La lumière semblait venir de partout, aucune ombre ne s'alignait sur les parois végétales. D'où que nous nous tournions, aucune obscurité n'existait ! La végétation luxuriante semblait épaisse que de quelques centimètres, toutes les feuilles avaient le même diamètre. Tout était parfaitement identique, harmonieux ! La palette de vert était infinie ! Je voyais pour la première fois des nuances dont je n'imaginais pas l'existence...

Le duvet qui nous avait accompagné jusqu'ici avait laissé place à cet entrelacs de verdure où apparaissait parfois des formes ovoïdes de couleurs variées. Des fleurs semblait-il, mais encore jamais vues ! Un seul pétale encadrant le pistil, un spectacle époustouflant ! Toutes les couleurs semblaient cohabiter étrangement, pourtant, je ne vis nulle part de blanc ou de noir...

Il nous était impossible de prélever quoi que ce soit, les plantes glissaient entre nos doigts.
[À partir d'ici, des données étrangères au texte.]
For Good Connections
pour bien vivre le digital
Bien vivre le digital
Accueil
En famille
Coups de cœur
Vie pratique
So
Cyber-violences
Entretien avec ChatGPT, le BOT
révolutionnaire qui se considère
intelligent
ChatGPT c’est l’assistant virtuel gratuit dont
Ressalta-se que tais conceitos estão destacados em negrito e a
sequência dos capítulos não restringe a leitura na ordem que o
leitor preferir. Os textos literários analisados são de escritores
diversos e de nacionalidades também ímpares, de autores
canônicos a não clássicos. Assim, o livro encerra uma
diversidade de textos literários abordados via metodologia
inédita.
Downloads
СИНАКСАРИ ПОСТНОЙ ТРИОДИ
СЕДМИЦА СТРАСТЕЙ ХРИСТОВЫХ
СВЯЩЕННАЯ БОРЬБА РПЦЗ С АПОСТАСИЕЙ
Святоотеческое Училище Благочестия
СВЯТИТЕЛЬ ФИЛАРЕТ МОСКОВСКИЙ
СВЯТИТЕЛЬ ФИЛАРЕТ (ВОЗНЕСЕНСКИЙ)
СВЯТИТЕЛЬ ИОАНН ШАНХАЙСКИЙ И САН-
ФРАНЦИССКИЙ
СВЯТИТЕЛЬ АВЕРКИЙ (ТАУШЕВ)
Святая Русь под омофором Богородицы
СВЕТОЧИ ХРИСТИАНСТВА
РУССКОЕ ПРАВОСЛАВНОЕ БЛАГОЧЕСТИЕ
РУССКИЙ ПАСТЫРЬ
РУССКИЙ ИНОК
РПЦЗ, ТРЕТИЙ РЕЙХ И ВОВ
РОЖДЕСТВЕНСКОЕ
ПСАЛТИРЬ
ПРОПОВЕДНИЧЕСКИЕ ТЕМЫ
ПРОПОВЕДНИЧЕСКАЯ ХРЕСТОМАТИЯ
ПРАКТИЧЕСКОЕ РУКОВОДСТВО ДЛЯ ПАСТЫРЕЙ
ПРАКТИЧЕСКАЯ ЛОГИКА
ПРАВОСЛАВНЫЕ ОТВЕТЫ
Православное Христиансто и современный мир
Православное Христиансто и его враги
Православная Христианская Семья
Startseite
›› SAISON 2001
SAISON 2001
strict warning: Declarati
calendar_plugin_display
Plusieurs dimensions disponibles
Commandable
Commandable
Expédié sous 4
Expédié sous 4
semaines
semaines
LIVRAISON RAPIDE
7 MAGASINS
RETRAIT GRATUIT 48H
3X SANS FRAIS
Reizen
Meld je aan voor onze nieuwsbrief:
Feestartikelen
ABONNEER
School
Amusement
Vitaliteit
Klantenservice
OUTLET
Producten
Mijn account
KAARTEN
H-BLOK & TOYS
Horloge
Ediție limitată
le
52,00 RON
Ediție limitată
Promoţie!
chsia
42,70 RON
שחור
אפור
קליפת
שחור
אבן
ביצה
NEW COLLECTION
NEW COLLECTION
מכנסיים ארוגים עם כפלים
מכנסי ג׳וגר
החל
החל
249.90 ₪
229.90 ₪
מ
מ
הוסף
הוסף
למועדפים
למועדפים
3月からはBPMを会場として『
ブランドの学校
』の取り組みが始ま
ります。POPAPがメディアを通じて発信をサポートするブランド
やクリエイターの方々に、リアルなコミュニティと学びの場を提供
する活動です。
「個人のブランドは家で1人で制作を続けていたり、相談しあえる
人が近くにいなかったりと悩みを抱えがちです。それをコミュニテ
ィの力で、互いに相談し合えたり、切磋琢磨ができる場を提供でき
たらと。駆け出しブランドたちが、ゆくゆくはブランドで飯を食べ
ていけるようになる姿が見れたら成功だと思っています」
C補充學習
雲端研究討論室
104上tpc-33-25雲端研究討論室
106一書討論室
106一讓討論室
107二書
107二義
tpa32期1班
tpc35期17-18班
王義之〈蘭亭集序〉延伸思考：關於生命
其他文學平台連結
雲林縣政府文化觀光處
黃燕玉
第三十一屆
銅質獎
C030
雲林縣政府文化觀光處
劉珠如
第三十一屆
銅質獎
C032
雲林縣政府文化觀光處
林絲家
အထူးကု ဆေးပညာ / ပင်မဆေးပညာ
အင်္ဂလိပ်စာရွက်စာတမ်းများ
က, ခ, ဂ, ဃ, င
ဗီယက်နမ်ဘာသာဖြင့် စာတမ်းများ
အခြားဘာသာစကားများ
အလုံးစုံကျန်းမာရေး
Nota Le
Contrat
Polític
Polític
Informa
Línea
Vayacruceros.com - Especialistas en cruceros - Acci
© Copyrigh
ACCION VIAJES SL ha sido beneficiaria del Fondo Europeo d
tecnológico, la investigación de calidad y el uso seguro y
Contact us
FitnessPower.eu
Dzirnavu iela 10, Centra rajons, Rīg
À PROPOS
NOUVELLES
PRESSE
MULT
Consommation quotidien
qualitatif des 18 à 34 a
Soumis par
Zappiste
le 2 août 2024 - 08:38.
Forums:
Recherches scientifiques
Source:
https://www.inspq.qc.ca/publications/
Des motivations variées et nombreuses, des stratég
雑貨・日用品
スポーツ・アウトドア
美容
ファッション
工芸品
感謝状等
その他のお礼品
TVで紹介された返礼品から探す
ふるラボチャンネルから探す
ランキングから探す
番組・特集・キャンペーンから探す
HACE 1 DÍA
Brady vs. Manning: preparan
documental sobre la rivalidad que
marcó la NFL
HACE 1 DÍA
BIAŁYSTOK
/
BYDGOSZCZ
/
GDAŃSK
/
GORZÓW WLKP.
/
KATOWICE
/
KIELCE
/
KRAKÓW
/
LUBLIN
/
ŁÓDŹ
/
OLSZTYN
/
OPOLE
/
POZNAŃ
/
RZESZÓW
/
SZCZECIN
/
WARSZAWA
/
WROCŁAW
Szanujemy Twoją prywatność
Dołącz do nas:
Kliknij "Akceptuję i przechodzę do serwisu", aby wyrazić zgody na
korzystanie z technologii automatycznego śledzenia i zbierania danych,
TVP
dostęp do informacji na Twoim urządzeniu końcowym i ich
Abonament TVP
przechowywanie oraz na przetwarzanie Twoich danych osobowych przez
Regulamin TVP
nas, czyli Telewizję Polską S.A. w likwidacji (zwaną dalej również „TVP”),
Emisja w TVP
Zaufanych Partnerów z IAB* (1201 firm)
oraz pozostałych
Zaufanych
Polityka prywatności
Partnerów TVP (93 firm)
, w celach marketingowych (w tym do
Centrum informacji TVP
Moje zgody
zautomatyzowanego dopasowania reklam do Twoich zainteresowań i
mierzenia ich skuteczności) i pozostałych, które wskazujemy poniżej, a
On aurait dit qu'elles nous esquivaient, elles glissaient dans cette fluidité aérienne qui nous baignait ! Nous décidâmes de repartir après avoir pris plusieurs photos et retournâmes à l'obscurité. Nous étions sonnés, abasourdis par tant de merveilles. Nous étions électrisés, nous ne fîmes aucun arrêt, juste des pauses de quelques minutes. Nous ne comptâmes pas les heures à marcher comme des automates, perdus dans nos réflexions, jusqu'à la sortie à l'air pur au milieu des étoiles!

Avions-nous rêvés ? Avions-nous eus des hallucinations ? Nos photos ne nous rendirent que des flashs ! Alors d'un commun accord nous refermâmes ce monolithe millénaire rendant à la montagne maudite son antre édénique !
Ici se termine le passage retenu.